DATASET EXTRACT:
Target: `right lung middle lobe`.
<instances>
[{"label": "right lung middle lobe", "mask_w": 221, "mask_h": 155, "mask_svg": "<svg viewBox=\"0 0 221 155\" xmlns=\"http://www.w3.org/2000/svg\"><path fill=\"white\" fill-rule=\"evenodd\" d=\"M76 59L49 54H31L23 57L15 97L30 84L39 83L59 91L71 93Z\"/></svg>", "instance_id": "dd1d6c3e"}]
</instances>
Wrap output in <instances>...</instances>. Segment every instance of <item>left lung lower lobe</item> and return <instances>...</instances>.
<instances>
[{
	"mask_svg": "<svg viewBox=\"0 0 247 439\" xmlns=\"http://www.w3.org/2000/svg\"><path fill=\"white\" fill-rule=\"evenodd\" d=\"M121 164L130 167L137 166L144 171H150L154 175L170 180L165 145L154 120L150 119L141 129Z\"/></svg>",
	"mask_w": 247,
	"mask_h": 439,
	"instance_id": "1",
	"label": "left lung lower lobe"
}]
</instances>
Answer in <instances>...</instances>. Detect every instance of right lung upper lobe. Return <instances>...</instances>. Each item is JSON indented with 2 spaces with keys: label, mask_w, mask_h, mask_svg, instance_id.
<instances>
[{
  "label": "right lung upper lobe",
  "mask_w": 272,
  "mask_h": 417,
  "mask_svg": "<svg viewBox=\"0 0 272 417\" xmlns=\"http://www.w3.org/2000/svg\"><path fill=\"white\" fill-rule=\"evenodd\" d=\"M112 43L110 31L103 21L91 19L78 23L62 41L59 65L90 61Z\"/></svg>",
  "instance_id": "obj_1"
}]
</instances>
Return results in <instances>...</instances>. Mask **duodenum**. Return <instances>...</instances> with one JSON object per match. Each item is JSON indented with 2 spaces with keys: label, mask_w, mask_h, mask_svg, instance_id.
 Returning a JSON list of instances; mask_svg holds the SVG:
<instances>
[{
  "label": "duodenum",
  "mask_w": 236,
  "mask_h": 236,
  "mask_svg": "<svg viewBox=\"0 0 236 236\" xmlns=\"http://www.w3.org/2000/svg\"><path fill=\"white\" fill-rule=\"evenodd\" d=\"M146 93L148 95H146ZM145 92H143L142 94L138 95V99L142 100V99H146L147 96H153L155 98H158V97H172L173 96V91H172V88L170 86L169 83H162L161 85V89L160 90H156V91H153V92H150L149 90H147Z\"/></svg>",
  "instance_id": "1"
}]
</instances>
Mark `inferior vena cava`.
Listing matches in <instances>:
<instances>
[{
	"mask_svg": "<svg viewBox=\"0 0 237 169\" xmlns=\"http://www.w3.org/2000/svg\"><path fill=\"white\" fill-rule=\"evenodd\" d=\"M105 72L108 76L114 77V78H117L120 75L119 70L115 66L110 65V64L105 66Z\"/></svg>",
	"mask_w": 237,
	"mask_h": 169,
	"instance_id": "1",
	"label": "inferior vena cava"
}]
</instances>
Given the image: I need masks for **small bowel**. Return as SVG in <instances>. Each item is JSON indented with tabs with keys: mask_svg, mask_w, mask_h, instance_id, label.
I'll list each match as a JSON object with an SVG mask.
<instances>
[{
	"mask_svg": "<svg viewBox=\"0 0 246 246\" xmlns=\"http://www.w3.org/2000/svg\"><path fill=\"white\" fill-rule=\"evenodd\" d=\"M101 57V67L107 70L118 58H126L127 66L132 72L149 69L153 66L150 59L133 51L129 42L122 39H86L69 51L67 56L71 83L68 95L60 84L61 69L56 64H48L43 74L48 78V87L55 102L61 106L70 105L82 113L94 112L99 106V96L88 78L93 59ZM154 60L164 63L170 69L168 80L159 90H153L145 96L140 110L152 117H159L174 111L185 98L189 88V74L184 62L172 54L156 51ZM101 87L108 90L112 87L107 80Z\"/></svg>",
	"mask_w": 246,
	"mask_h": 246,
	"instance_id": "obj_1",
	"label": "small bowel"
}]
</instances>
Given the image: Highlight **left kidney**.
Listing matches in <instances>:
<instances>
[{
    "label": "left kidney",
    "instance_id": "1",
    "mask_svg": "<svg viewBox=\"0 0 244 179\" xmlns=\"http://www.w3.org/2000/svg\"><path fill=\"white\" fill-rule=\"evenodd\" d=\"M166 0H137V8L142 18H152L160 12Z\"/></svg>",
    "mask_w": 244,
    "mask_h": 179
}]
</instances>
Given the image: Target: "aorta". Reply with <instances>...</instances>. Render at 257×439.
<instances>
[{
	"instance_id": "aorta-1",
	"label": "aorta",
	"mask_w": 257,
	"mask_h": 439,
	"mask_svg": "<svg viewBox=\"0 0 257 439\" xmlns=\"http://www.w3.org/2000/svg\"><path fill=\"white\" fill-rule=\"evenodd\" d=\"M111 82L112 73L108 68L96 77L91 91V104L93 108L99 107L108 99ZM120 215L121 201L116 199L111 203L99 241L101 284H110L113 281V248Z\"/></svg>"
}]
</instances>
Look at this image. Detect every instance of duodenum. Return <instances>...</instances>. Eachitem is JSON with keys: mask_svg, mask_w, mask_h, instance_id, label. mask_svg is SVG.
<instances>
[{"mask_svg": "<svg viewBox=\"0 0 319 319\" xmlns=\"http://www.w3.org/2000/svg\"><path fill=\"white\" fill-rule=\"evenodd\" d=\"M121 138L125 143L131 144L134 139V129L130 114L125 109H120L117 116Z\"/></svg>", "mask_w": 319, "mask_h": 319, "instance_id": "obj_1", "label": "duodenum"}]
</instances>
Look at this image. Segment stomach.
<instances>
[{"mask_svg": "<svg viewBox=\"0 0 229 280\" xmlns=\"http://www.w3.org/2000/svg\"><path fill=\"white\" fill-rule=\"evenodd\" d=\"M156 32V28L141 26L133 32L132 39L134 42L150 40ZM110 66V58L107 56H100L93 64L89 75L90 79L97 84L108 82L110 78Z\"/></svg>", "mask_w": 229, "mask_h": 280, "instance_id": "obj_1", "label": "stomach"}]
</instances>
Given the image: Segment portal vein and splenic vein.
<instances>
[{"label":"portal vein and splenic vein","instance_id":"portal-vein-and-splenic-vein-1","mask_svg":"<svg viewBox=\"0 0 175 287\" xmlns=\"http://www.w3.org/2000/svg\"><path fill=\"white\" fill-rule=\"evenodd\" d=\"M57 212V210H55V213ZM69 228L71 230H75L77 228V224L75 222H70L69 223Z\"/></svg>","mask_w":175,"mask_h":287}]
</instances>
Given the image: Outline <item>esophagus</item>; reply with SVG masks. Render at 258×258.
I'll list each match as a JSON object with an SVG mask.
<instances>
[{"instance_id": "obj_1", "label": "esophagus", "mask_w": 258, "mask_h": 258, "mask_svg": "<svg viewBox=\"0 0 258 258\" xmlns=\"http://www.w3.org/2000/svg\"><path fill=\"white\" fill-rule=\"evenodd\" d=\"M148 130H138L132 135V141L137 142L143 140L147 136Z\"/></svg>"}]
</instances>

ASSIGNMENT:
Transcribe every record above exactly as written.

EXERCISE RESPONSE:
Target: `right lung middle lobe`.
<instances>
[{"label": "right lung middle lobe", "mask_w": 221, "mask_h": 155, "mask_svg": "<svg viewBox=\"0 0 221 155\" xmlns=\"http://www.w3.org/2000/svg\"><path fill=\"white\" fill-rule=\"evenodd\" d=\"M76 59L49 54H31L23 57L15 97L30 84L39 83L59 91L71 93Z\"/></svg>", "instance_id": "dd1d6c3e"}]
</instances>
Wrap output in <instances>...</instances>. Segment every instance of <item>left lung lower lobe</item> and return <instances>...</instances>.
<instances>
[{
	"mask_svg": "<svg viewBox=\"0 0 247 439\" xmlns=\"http://www.w3.org/2000/svg\"><path fill=\"white\" fill-rule=\"evenodd\" d=\"M121 164L130 167L137 166L144 171H150L154 175L170 180L165 145L154 120L150 119L141 129Z\"/></svg>",
	"mask_w": 247,
	"mask_h": 439,
	"instance_id": "1",
	"label": "left lung lower lobe"
}]
</instances>
Answer in <instances>...</instances>. Detect every instance of right lung upper lobe. Return <instances>...</instances>. Each item is JSON indented with 2 spaces with keys: label, mask_w, mask_h, mask_svg, instance_id.
<instances>
[{
  "label": "right lung upper lobe",
  "mask_w": 272,
  "mask_h": 417,
  "mask_svg": "<svg viewBox=\"0 0 272 417\" xmlns=\"http://www.w3.org/2000/svg\"><path fill=\"white\" fill-rule=\"evenodd\" d=\"M112 43L110 31L103 21L91 19L78 23L62 41L59 65L90 61Z\"/></svg>",
  "instance_id": "obj_1"
}]
</instances>
Return results in <instances>...</instances>. Mask **duodenum**. Return <instances>...</instances> with one JSON object per match. Each item is JSON indented with 2 spaces with keys: label, mask_w, mask_h, mask_svg, instance_id.
 Returning a JSON list of instances; mask_svg holds the SVG:
<instances>
[{
  "label": "duodenum",
  "mask_w": 236,
  "mask_h": 236,
  "mask_svg": "<svg viewBox=\"0 0 236 236\" xmlns=\"http://www.w3.org/2000/svg\"><path fill=\"white\" fill-rule=\"evenodd\" d=\"M146 93L148 95H146ZM145 92H143L142 94L138 95V99L142 100V99H146L147 96H153L155 98H158V97H172L173 96V91H172V88L170 86L169 83H162L161 85V89L160 90H156V91H153V92H150L149 90H147Z\"/></svg>",
  "instance_id": "1"
}]
</instances>
Mark `inferior vena cava`.
Listing matches in <instances>:
<instances>
[{
	"mask_svg": "<svg viewBox=\"0 0 237 169\" xmlns=\"http://www.w3.org/2000/svg\"><path fill=\"white\" fill-rule=\"evenodd\" d=\"M105 72L108 76L114 77V78H117L120 75L119 70L115 66L110 65V64L105 66Z\"/></svg>",
	"mask_w": 237,
	"mask_h": 169,
	"instance_id": "1",
	"label": "inferior vena cava"
}]
</instances>
Given the image: I need masks for **small bowel**. Return as SVG in <instances>. Each item is JSON indented with tabs with keys: mask_svg, mask_w, mask_h, instance_id, label.
I'll list each match as a JSON object with an SVG mask.
<instances>
[{
	"mask_svg": "<svg viewBox=\"0 0 246 246\" xmlns=\"http://www.w3.org/2000/svg\"><path fill=\"white\" fill-rule=\"evenodd\" d=\"M101 57V67L107 70L118 58H126L127 66L132 72L149 69L153 66L150 59L133 51L129 42L122 39H86L69 51L67 56L71 83L68 95L60 84L61 69L56 64H48L43 74L48 78V87L55 102L61 106L70 105L82 113L94 112L99 106V96L88 78L93 59ZM154 60L164 63L170 69L168 80L159 90H153L145 96L140 110L152 117H159L174 111L185 98L189 88V74L184 62L172 54L156 51ZM101 87L108 90L112 87L107 80Z\"/></svg>",
	"mask_w": 246,
	"mask_h": 246,
	"instance_id": "obj_1",
	"label": "small bowel"
}]
</instances>
Given the image: Highlight **left kidney**.
Listing matches in <instances>:
<instances>
[{
    "label": "left kidney",
    "instance_id": "1",
    "mask_svg": "<svg viewBox=\"0 0 244 179\" xmlns=\"http://www.w3.org/2000/svg\"><path fill=\"white\" fill-rule=\"evenodd\" d=\"M166 0H137V8L142 18H152L160 12Z\"/></svg>",
    "mask_w": 244,
    "mask_h": 179
}]
</instances>
Given the image: Target: "aorta". Reply with <instances>...</instances>. Render at 257×439.
<instances>
[{
	"instance_id": "aorta-1",
	"label": "aorta",
	"mask_w": 257,
	"mask_h": 439,
	"mask_svg": "<svg viewBox=\"0 0 257 439\" xmlns=\"http://www.w3.org/2000/svg\"><path fill=\"white\" fill-rule=\"evenodd\" d=\"M111 82L112 73L108 68L96 77L91 91V104L93 108L99 107L108 99ZM120 215L121 201L116 199L111 203L99 241L101 284H110L113 281V248Z\"/></svg>"
}]
</instances>
Look at this image. Detect every instance of duodenum. Return <instances>...</instances>. Eachitem is JSON with keys: mask_svg, mask_w, mask_h, instance_id, label. mask_svg is SVG.
<instances>
[{"mask_svg": "<svg viewBox=\"0 0 319 319\" xmlns=\"http://www.w3.org/2000/svg\"><path fill=\"white\" fill-rule=\"evenodd\" d=\"M121 138L125 143L131 144L134 139V129L130 114L125 109H120L117 116Z\"/></svg>", "mask_w": 319, "mask_h": 319, "instance_id": "obj_1", "label": "duodenum"}]
</instances>
Look at this image. Segment stomach.
<instances>
[{"mask_svg": "<svg viewBox=\"0 0 229 280\" xmlns=\"http://www.w3.org/2000/svg\"><path fill=\"white\" fill-rule=\"evenodd\" d=\"M156 32V28L141 26L133 32L132 39L134 42L150 40ZM110 66V58L107 56H100L93 64L89 75L90 79L97 84L108 82L110 78Z\"/></svg>", "mask_w": 229, "mask_h": 280, "instance_id": "obj_1", "label": "stomach"}]
</instances>
Given the image: Segment portal vein and splenic vein.
<instances>
[{"label":"portal vein and splenic vein","instance_id":"portal-vein-and-splenic-vein-1","mask_svg":"<svg viewBox=\"0 0 175 287\" xmlns=\"http://www.w3.org/2000/svg\"><path fill=\"white\" fill-rule=\"evenodd\" d=\"M57 212V210H55V213ZM69 228L71 230H75L77 228V224L75 222H70L69 223Z\"/></svg>","mask_w":175,"mask_h":287}]
</instances>
Given the image: Outline <item>esophagus</item>; reply with SVG masks. Render at 258×258.
I'll list each match as a JSON object with an SVG mask.
<instances>
[{"instance_id": "obj_1", "label": "esophagus", "mask_w": 258, "mask_h": 258, "mask_svg": "<svg viewBox=\"0 0 258 258\" xmlns=\"http://www.w3.org/2000/svg\"><path fill=\"white\" fill-rule=\"evenodd\" d=\"M148 130H138L132 135V141L137 142L143 140L147 136Z\"/></svg>"}]
</instances>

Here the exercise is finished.